For its residents, Rio’s Vila Autodromo shantytown is a quiet corner of drug-free paradise. For authorities, it is land where a highway leading to the 2016 Summer Games Olympic village will be built. City officials want the entire community moved to a nearby housing complex — but the 3,000 inhabitants of the slum, which lacks running water and schools, refuse to abandon their homes.
Rio de Janeiro is going through growing pains as it prepares for the 2014 World Cup, and especially the Summer Olympics in four years. Authorities are cracking down on crime, upgrading boulevards, and cleaning up notorious shanty towns, known in Brazil as favelas.
Officials’ eyes have long been focused on the Vila Autodromo favela, located on the Jacarepagua lagoon in the western Barra de Tijuca district. Pedro Paulo Franklin, a retired firefighter who lives with his wife, daughters and grand-daughters in Vila Autodromo, has no intention of moving.
“The eviction is totally absurd. God gave us this little corner of paradise,” the 71-year-old retiree said as he proudly showed his fig, coconut, acerola and papaya trees.
“We built it with our own hands, with much sweat, effort, dedication and love,” he told AFP. Vila Autodromo residents say they have a so-called “right of possession,” which entitles them to occupy the land on which they live.
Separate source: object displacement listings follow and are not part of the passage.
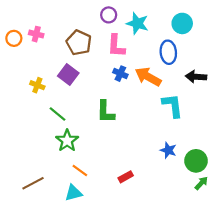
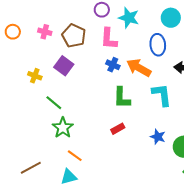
pink cross: (36, 34) -> (45, 32), moved
green L-shape: (105, 112) -> (122, 98), moved
red rectangle: (126, 177) -> (118, 129), moved

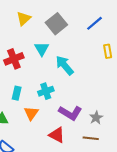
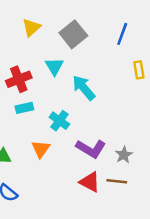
blue line: (94, 23) -> (122, 34), turned -30
cyan cross: (46, 91) -> (59, 121), turned -35
cyan rectangle: (17, 93) -> (24, 108), moved, turned 64
red triangle: (57, 135) -> (90, 182), moved

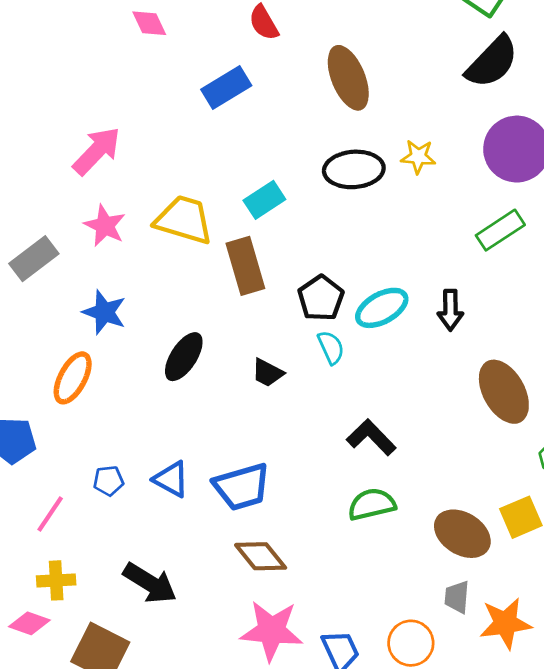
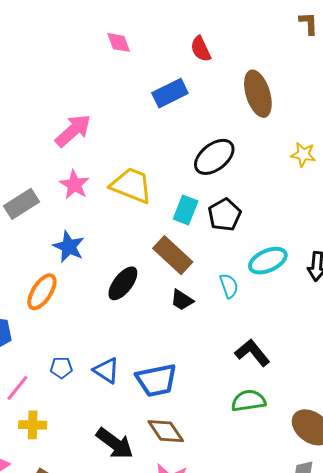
black ellipse: (354, 169) -> (214, 157), moved, turned -39
cyan rectangle: (264, 200) -> (186, 210), moved, turned -40
brown rectangle: (245, 266) -> (173, 255), moved, turned -36
black pentagon: (321, 298) -> (225, 215), moved
yellow cross: (56, 580) -> (33, 425), moved
black arrow: (150, 583) -> (115, 443), moved

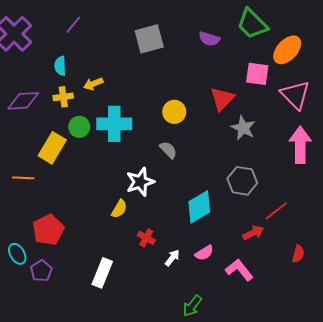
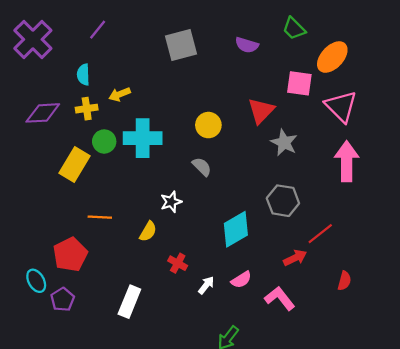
green trapezoid: (252, 24) -> (294, 29), size x0.7
orange line: (23, 178) -> (100, 217), moved
white star: (140, 182) -> (171, 202), size x0.7

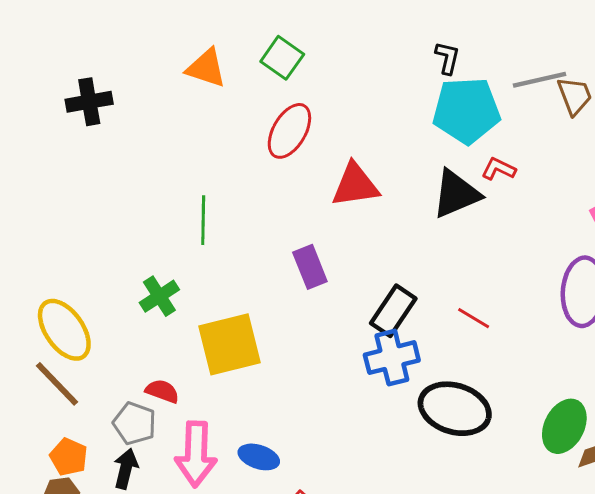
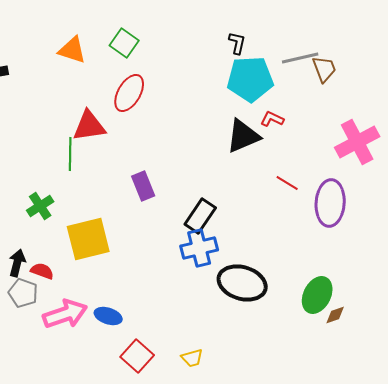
red triangle: (355, 185) -> (89, 126), moved
red line: (474, 318) -> (287, 183), moved
pink arrow: (196, 454) -> (65, 314), turned -111
black arrow: (126, 469) -> (17, 263), moved

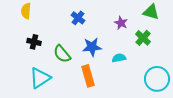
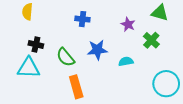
blue cross: (78, 18) -> (82, 19), turned -32
orange rectangle: (88, 76) -> (76, 87), moved
cyan triangle: (40, 78) -> (28, 68), moved, turned 35

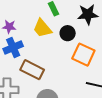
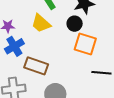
black circle: (68, 33) -> (75, 24), moved

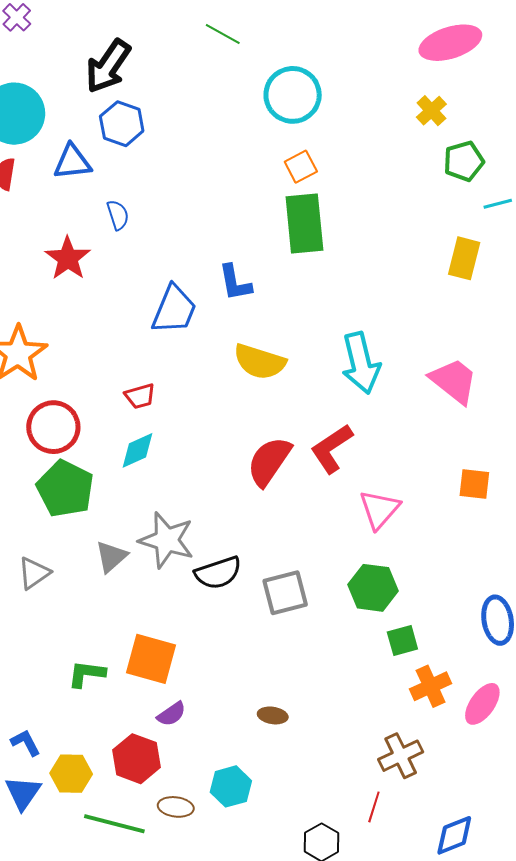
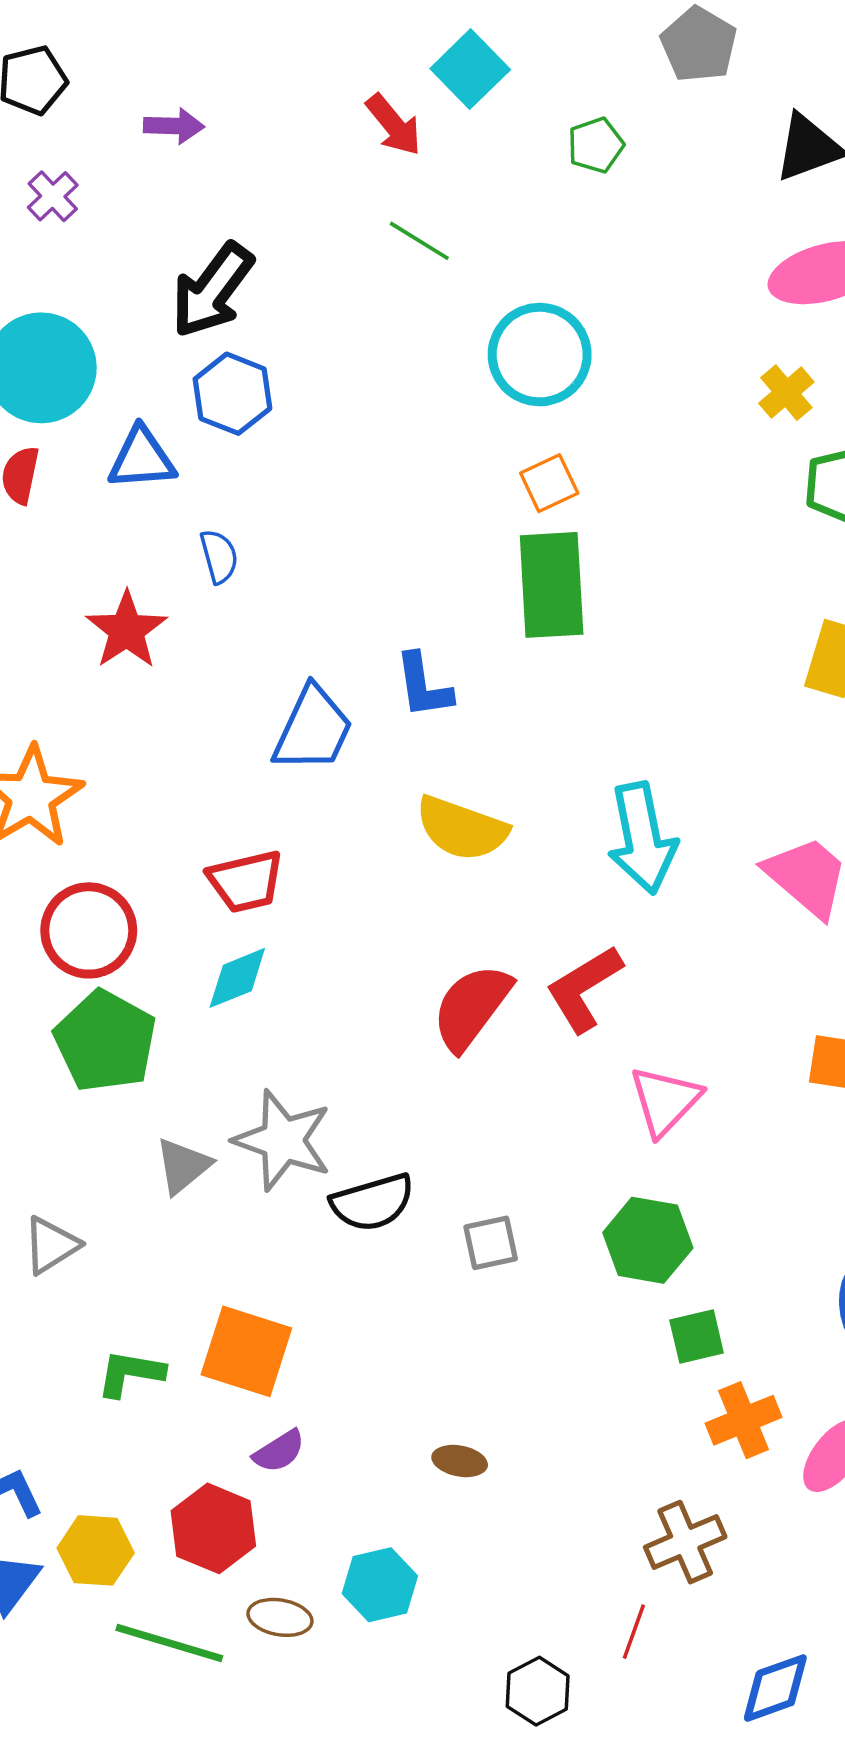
red trapezoid: (140, 396) -> (246, 881), size x1.4
gray triangle: (34, 573) -> (51, 1245), moved
gray square: (285, 593) -> (491, 1243), size x0.7

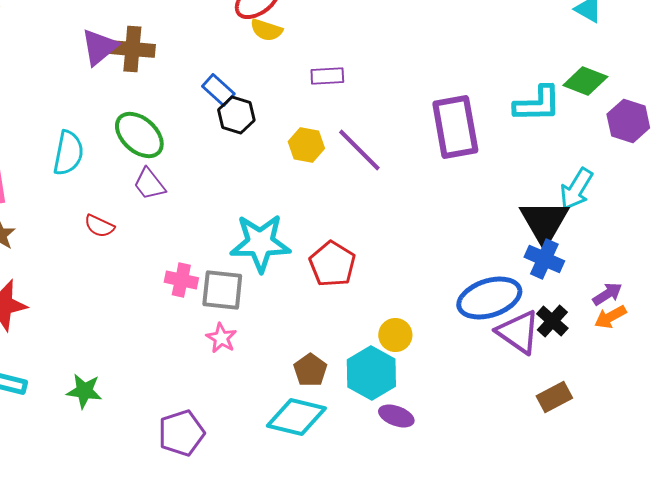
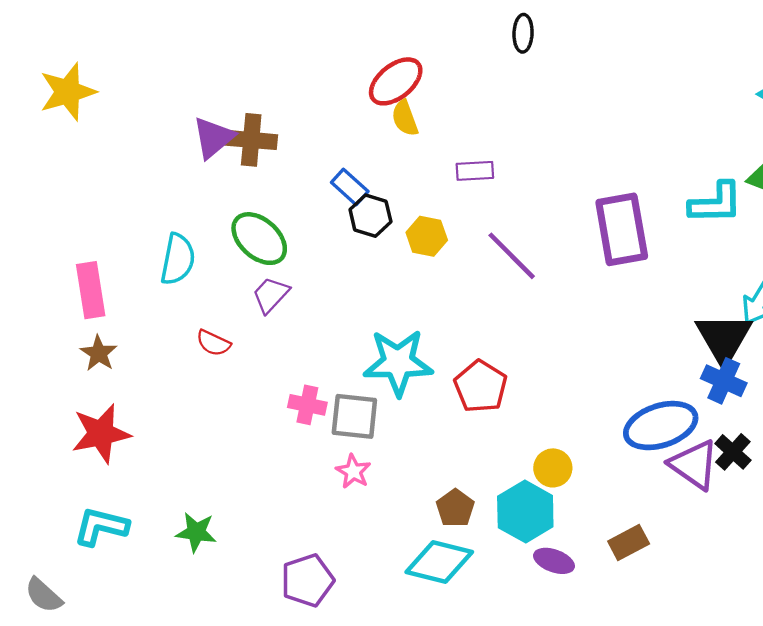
yellow semicircle: (266, 30) -> (405, 118), turned 52
yellow hexagon: (306, 145) -> (427, 236), moved
purple trapezoid: (149, 184) -> (271, 295), turned 81
brown rectangle: (554, 397) -> (629, 543), moved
But for the past 20 years city authorities have tried to evict them under various pretexts. “Our government wants to act like Robin Hood, but the other way around: take from the poor to give to the rich,” said Altair Guimaraes, president of the Vila Autodromo residents’ association. “I have no intention of leaving. I intend to resist in every possible way, because, by right, this land is ours and I have been living here for the past 17 years,” he said. “I don’t understand much because I can’t read nor write,” said 70-year-old Antonia Henrique Macena. “But we have been here for so many years. Why don’t they leave us alone in our little corner? Where are they going to put us, for Christ’s sake?” he asked. — The alternative proposal — The Olympic village project being developed by the British firm AECOM would leave the community intact, but authorities say residents need to be evicted to make way for the new highway.
In an attempt to avoid eviction, Vila Autodromo residents last year asked urban planners from two Rio universities to come up with an alternative. Guimaraes and other residents delivered the plan, which included paved streets, sanitation, a school and a nursery, to Rio Mayor Eduardo Paes on August 16.